Selesai sholat dzuhur, Embun segera turun dari kamar mencari keberadaan Ibunya. Ternyata Ibu sedang duduk di teras belakang, menikmati angin sepoi meski langit begitu terik.


"Ibu. . . " Panggil Embun seraya mencium pipi kanan ibunya dengan gemas.


"Iya Sayang, kamu kenapa? Sepertinya sedang bahagia sekali." Tanya Ibu nya dengan heran karena Embun terlihat sumringah siang itu.
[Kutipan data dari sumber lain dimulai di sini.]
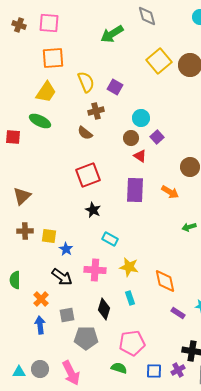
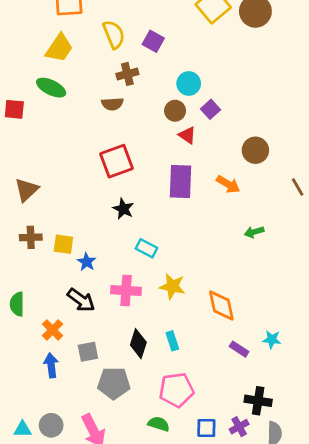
brown semicircle: (85, 133) -> (112, 104), turned -42
cyan rectangle: (130, 298) -> (172, 341), moved

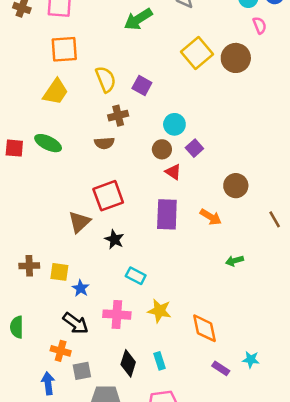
green ellipse: (51, 88) -> (48, 143), moved
brown triangle: (27, 190) -> (79, 222), moved
orange cross: (53, 330) -> (61, 351), moved, turned -30

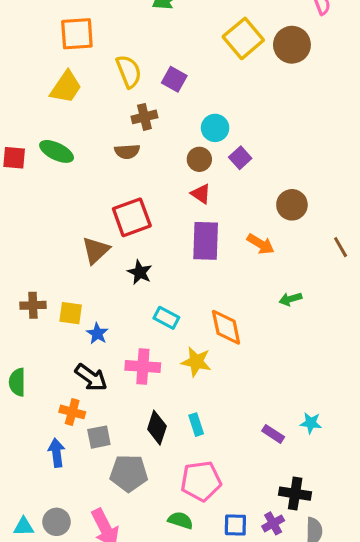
red triangle: (173, 172) -> (201, 194), moved
orange diamond: (204, 328) -> (226, 327), moved

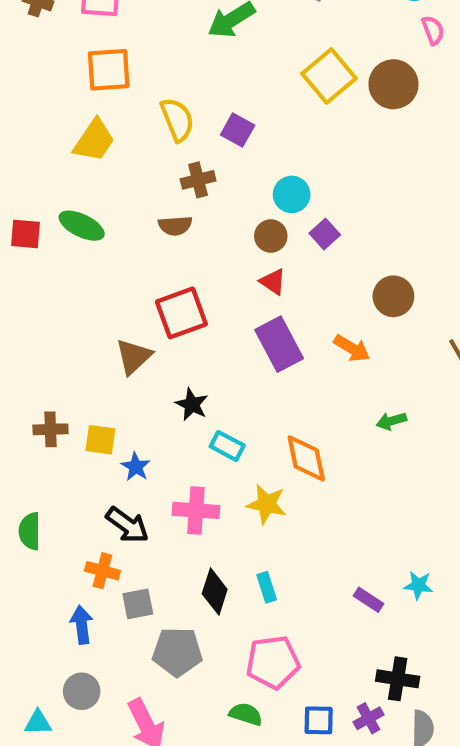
purple rectangle: (206, 241) -> (279, 344), turned -30
black star: (140, 272) -> (192, 404), moved
gray circle: (57, 522) -> (82, 691), moved

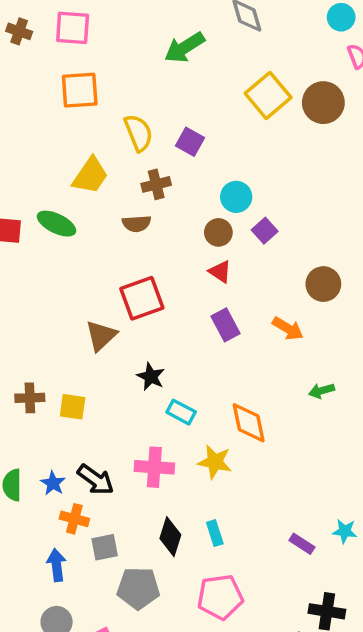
yellow trapezoid: (94, 140) -> (90, 176), moved
purple rectangle: (279, 344) -> (226, 325), size x0.7
blue star: (136, 467) -> (53, 483), moved

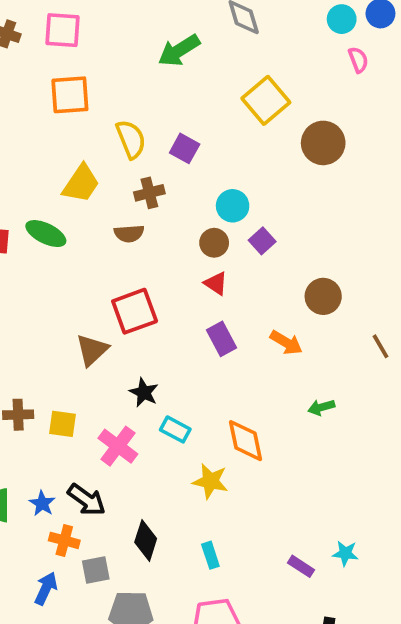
brown circle: (323, 103) -> (323, 143), moved
pink cross: (154, 467) -> (118, 446), moved, turned 33
black diamond: (170, 537) -> (146, 540), moved
blue arrow: (57, 565) -> (46, 588), turned 32

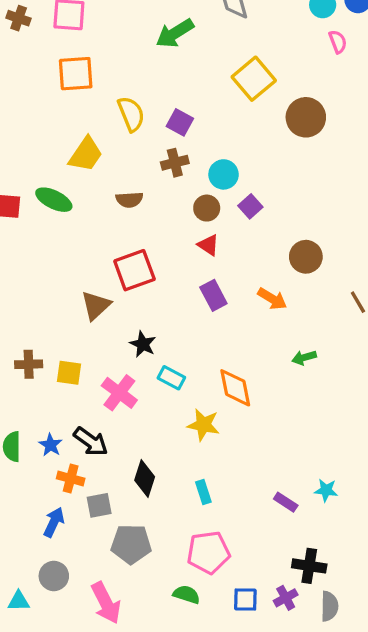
brown cross: (149, 193) -> (175, 163), moved

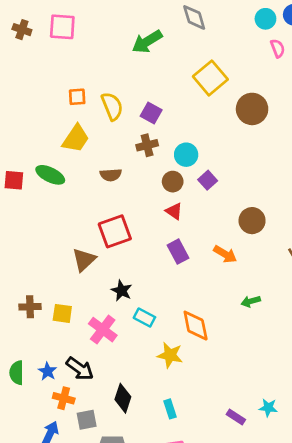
orange square: (76, 74) -> (77, 97), moved, size x0.6

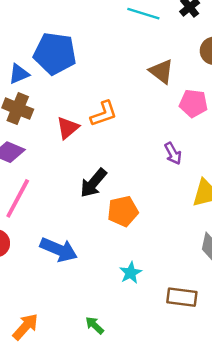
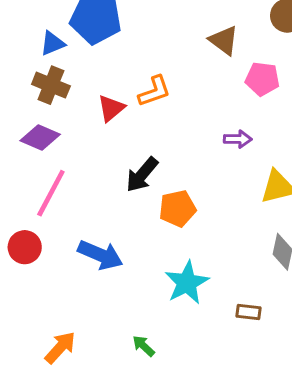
purple arrow: (173, 153) -> (238, 139), turned -60
cyan star: (131, 273) -> (187, 283), size x1.6
brown rectangle: (182, 297) -> (249, 312), size x0.7

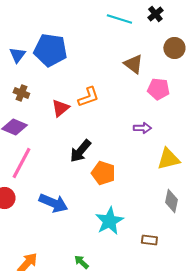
blue triangle: (52, 43) -> (17, 55), moved, turned -30
brown cross: (51, 85) -> (21, 93), size x0.7
orange pentagon: (178, 209) -> (103, 173), turned 30

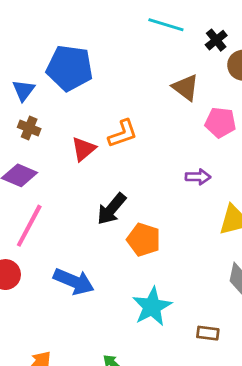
black cross: (155, 14) -> (216, 40), moved
blue triangle: (17, 55) -> (24, 90), moved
"Gak apa-apa Bu, Embun lagi bahagia aja. Pertemuan siang ini lancar, dan kontrak kerja sama sudah aku dapatkan. Jadi aku tidak perlu lagi revisi semua proposal dan laporan yang begitu banyak." Jawab Embun.

__ADS_1


"Yakin tidak ada yang lain?" Tanya Ibunya.


"Yakin Bu, sejak kapan Embun berbohong pada Ibu." Ungkap Embun pada Ibunya.


"Coba sini, tatap mata Ibu. Kamu tidak bisa bohong pada Ibumu Nak." Ucap Ibu menatap kedua mata Embun lekat-lekat.


"Mulutmu bisa saja berbohong, tapi matamu tidak. Apakah kamu menyukai Yudhis?" Tanya Ibu membuat wajah Embun bersemu kemerahan.


"Ih. . Ibu, apaan sih? Aku sama Yudhis hanya sahabat, Ibu tahu sendiri bukan? Mungkin sekarang Yudhis sudah ada calon Bu, kan dia sudah lama tinggal di Jakarta. Kecil kemungkinan kalau dia masih sendiri." Ucap Embun dengan di barengi helaan nafas panjang seolah berat untuk mengatakannya.


"Jodoh tidak akan kemana Nak, bisa saja sekarang Nak Yudhis atau kamu bersama orang lain. Tapi kalau Allah menghendaki kalian untuk bersatu pasti kalian akan bersatu, dan Ibu harap tidak akan ada hati yang tersakiti karenanya." Ucap Ibu dengan lembut.


"Huhh Ibu. . Berapa kali Embun bilang, sekarang Embun hanya ingin fokus pada karir dan membahagiakan Ibu. Embun ingin, Ibu bisa menikmati hasil jerih payah Embun sebelum Embun menikah dengan orang lain." Ucapnya seraya bergelayut manja di pundak Ibunya.


"Apa kamu pikir selama ini Ibu belum menikmati hasil kerja kerasmu? Bahkan Ibu sudah banyak menghabiskan uang yang kamu berikan setiap bulannya Nak. Itu sudah lebih dari cukup untuk Ibu, melihatmu berada di posisi yang sekarang saja sudah membuat Ibu bahagia Nak." Ucap Ibunya lagi seraya membelai rambut anak gadisnya dengan lembut.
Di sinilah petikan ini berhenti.